5. Subir Sachdev, Harvard.

" Fractionalization on the route from Neel order to d-wave superconductivity"

Subir posed his questions at the beginning of his talk. They are:

  • Is the low doping limit of cuprate superconductors a BCS state (+ some other unconventional order), or is it exotic or "fractionalized"?
  • If there is an exotic state at low doping - can this state be obtained by doping a Neel state (and not a non-existent spin liquid?)
Subir then discussed some work he has recently done with Senthil, Levin and others,
in which they discuss the effect of doping the deconfined quantum critical point that is thought
to separate a Neel state from a valence bond solid. The key point about this, is that the quasiparticles of the state that emerges are "fractional", in the sense that they carry a non-trivial gauge charge. These particles, they believe, are possibly the origin of the pockets seen in the Taillefer experiment. Subir also described how, when they pair, they form a conformally invariant fluid, in which the superfluid stiffness has a T-dependence that is independent of doping - rather like the results of the Kotliar work

rho_s(x,T) = constant - R T

where R is universal.


Subir said...

A (somewhat) non-technical summary of our work is at http://sachdev.physics.harvard.edu/p160.pdf

More details on earlier work is at


Anonymous said...

My response to the question of why linking ARPES data with neutron measurements of the spin-fluctuation spectrum didn't settle the issue of what are the important excitations which couple to the electrons is: it is possible to fit a given piece of data in various ways and the peak-dip-hump feature in the ARPES data has been fit based on spin-fluctuations and the pi-resonance, B1g phonons , as well as other approaches.
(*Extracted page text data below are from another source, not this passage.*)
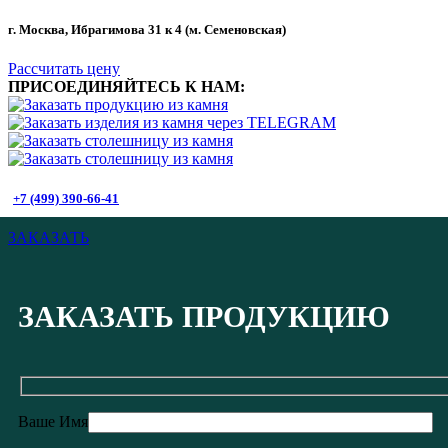
г. Москва, Ибрагимова 31 к 4 (м. Семеновская)
Рассчитать цену
ПРИСОЕДИНЯЙТЕСЬ К НАМ:
+7 (499) 390-66-41
ЗАКАЗАТЬ
ЗАКАЗАТЬ ПРОДУКЦИЮ
Ваше Имя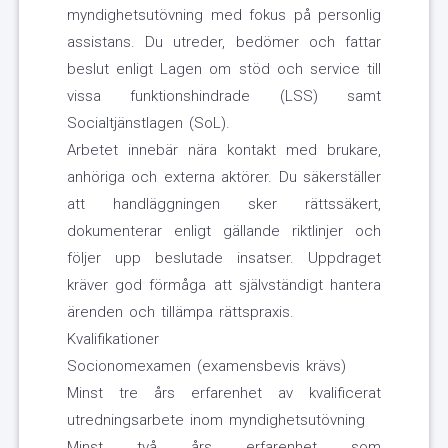
myndighetsutövning med fokus på personlig
assistans. Du utreder, bedömer och fattar
beslut enligt Lagen om stöd och service till
vissa funktionshindrade (LSS) samt
Socialtjänstlagen (SoL).
Arbetet innebär nära kontakt med brukare,
anhöriga och externa aktörer. Du säkerställer
att handläggningen sker rättssäkert,
dokumenterar enligt gällande riktlinjer och
följer upp beslutade insatser. Uppdraget
kräver god förmåga att självständigt hantera
ärenden och tillämpa rättspraxis.
Kvalifikationer
Socionomexamen (examensbevis krävs)
Minst tre års erfarenhet av kvalificerat
utredningsarbete inom myndighetsutövning
Minst två års erfarenhet som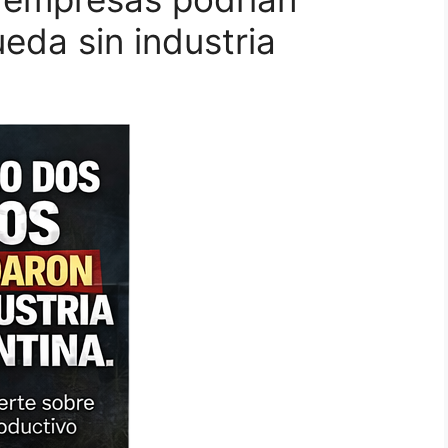
ueda sin industria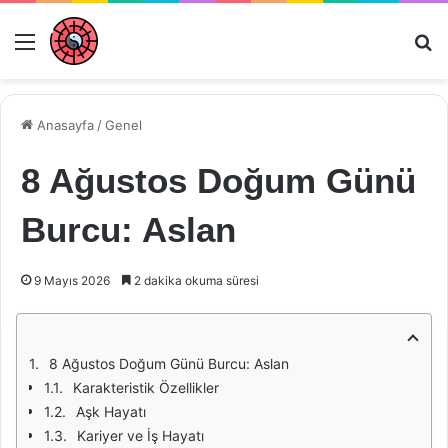
Menü
Ar
Anasayfa
/
Genel
8 Ağustos Doğum Günü
Burcu: Aslan
9 Mayıs 2026
2 dakika okuma süresi
8 Ağustos Doğum Günü Burcu: Aslan
Karakteristik Özellikler
Aşk Hayatı
Kariyer ve İş Hayatı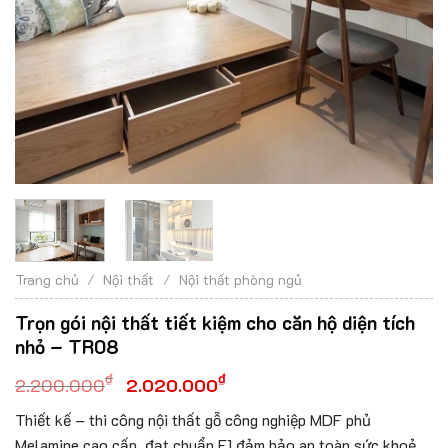
Trang chủ
/
Nội thất
/
Nội thất phòng ngủ
Trọn gói nội thất tiết kiệm cho căn hộ diện tích
nhỏ – TR08
₫
₫
2.200.000
2.020.000
Thiết kế – thi công nội thất gỗ công nghiệp MDF phủ
Melamine cao cấp, đạt chuẩn E1 đảm bảo an toàn sức khoẻ.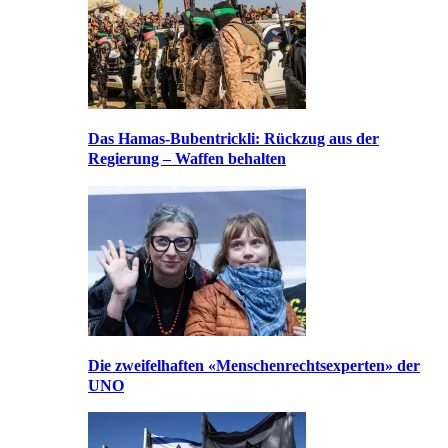
Das Hamas-Bubentrickli: Rückzug aus der
Regierung – Waffen behalten
Die zweifelhaften «Menschenrechtsexperten» der
UNO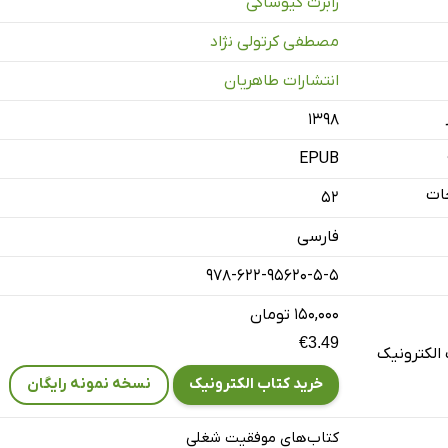
رابرت کیوساکی
مصطفی کرتولی نژاد
انتشارات طاهریان
۱۳۹۸
EPUB
ات
52
فارسی
978-622-95620-5-5
۱۵۰,۰۰۰ تومان
€3.49
الکترونیک
خرید کتاب الکترونیک
نسخه نمونه رایگان
کتاب‌های موفقیت شغلی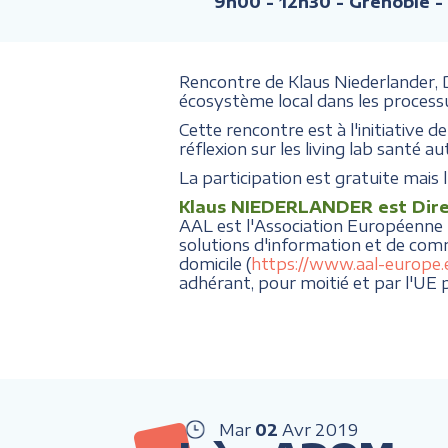
9h00 - 12h30
- Grenoble -
Rencontre de Klaus Niederlander,
écosystème local dans les processu
Cette rencontre est à l'initiative
réflexion sur les living lab santé a
La participation est gratuite mais l
Klaus NIEDERLANDER est Dire
AAL est l'Association Européenne "A
solutions d'information et de com
domicile (
https://www.aal-europe.
adhérant, pour moitié et par l'UE p
Mar
02
Avr
2019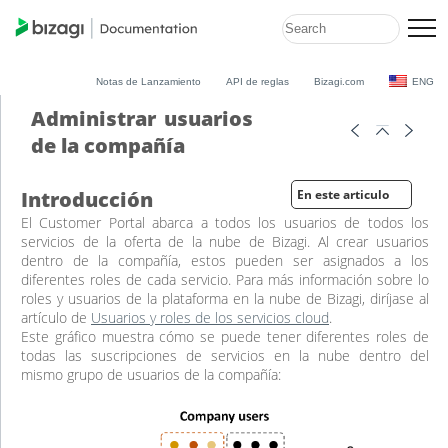
Notas de Lanzamiento
API de reglas
Bizagi.com
ENG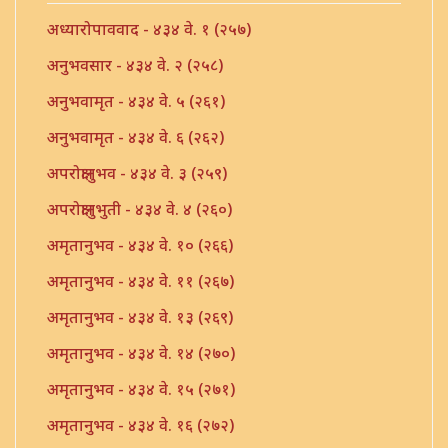
अध्यारोपाववाद - ४३४ वे. १ (२५७)
अनुभवसार - ४३४ वे. २ (२५८)
अनुभवामृत - ४३४ वे. ५ (२६१)
अनुभवामृत - ४३४ वे. ६ (२६२)
अपरोक्षानुभव - ४३४ वे. ३ (२५९)
अपरोक्षानुभुती - ४३४ वे. ४ (२६०)
अमृतानुभव - ४३४ वे. १० (२६६)
अमृतानुभव - ४३४ वे. ११ (२६७)
अमृतानुभव - ४३४ वे. १३ (२६९)
अमृतानुभव - ४३४ वे. १४ (२७०)
अमृतानुभव - ४३४ वे. १५ (२७१)
अमृतानुभव - ४३४ वे. १६ (२७२)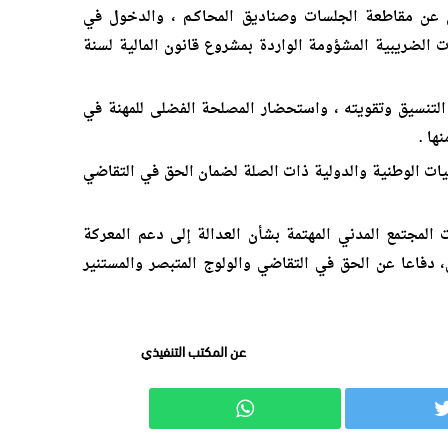
ن عن مقاطعة الجلسات وصناديق المحاكـم ، والدخول في
لضريبية المشؤومة الواردة بمشروع قانون المالية لسنة
 التنسيق وتقويته ، واستحضار المصلحة الفضلى للمهنة في
ها .
يات الوطنية والدولية ذات الصلة لضمان الحق في التقاضي
 المجتمع المدني المهتمة بشأن العدالة إلى دعم المعركة
 دفاعا عن الحق في التقاضي والولوج المتبصر والمستنير
ب التنفيذي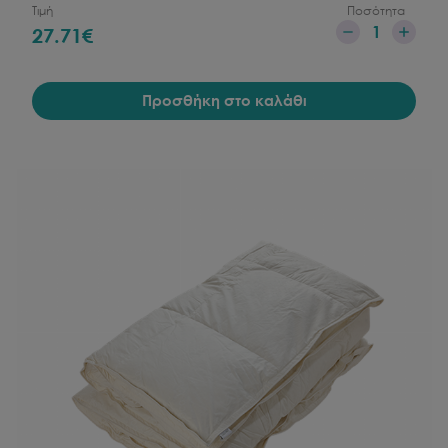
Τιμή
Ποσότητα
1
27.71
€
Προσθήκη στο καλάθι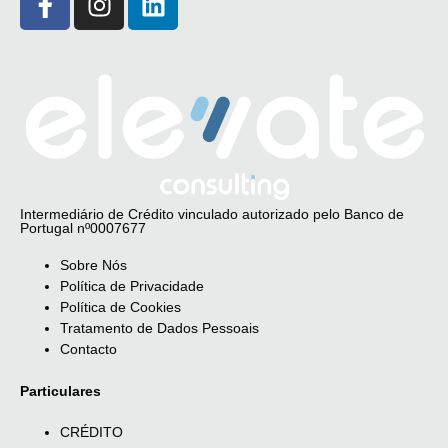
Intermediário de Crédito vinculado autorizado pelo Banco de
Portugal nº0007677
Sobre Nós
Política de Privacidade
Política de Cookies
Tratamento de Dados Pessoais
Contacto
Particulares
CRÉDITO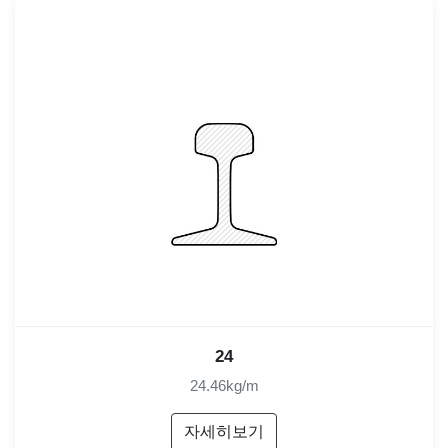
24
24.46kg/m
자세히보기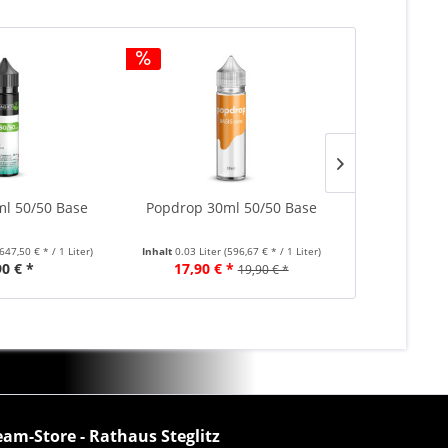
ml 50/50 Base
Popdrop 30ml 50/50 Base
Popdrop 30
(647,50 € * / 1 Liter)
Inhalt
0.03 Liter
(596,67 € * / 1 Liter)
Inhalt
0.03 Lite
90 € *
17,90 € *
17,90 €
19,90 € *
eam-Store - Rathaus Steglitz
While I happen to favor the approach using the neutron scattering spin-fluctuation spectrum, to get wide spread agreement in the physics community one will need to show that a given approach fits "all" of the what is seen as the relevant cuprate data.
Doug Scalapino

André-Marie said...

A "slides" version of the talk can be found at
http://www.physique.usherbrooke.ca/tremblay/ conferences/0707_Aspen_Organics.pdf

Refs: Quantum cluster calculations on the organics:

The most interesting results are:
- For t'/t>0.5, the maximum d-wave order parameter occurs at the first order transition with the insulating phases, and it decreases with frustration, correlating with observed Tc in the family. So d-wave is more robust near AFM phase than near spin-liquid phase, as observed.
- New sequence of transition, AFM -Spin liquid- d-Sc with increasing pressure is predicted.
- The first order Mott transition (t'/t > 0.5) is rather insensitive to the presence of LRO.

Qimiao said...

The following articles:

* Physica B 378, 23-27 (2006)

* PRL 99, 016401 (2007) [w/ S. J. Yamamoto]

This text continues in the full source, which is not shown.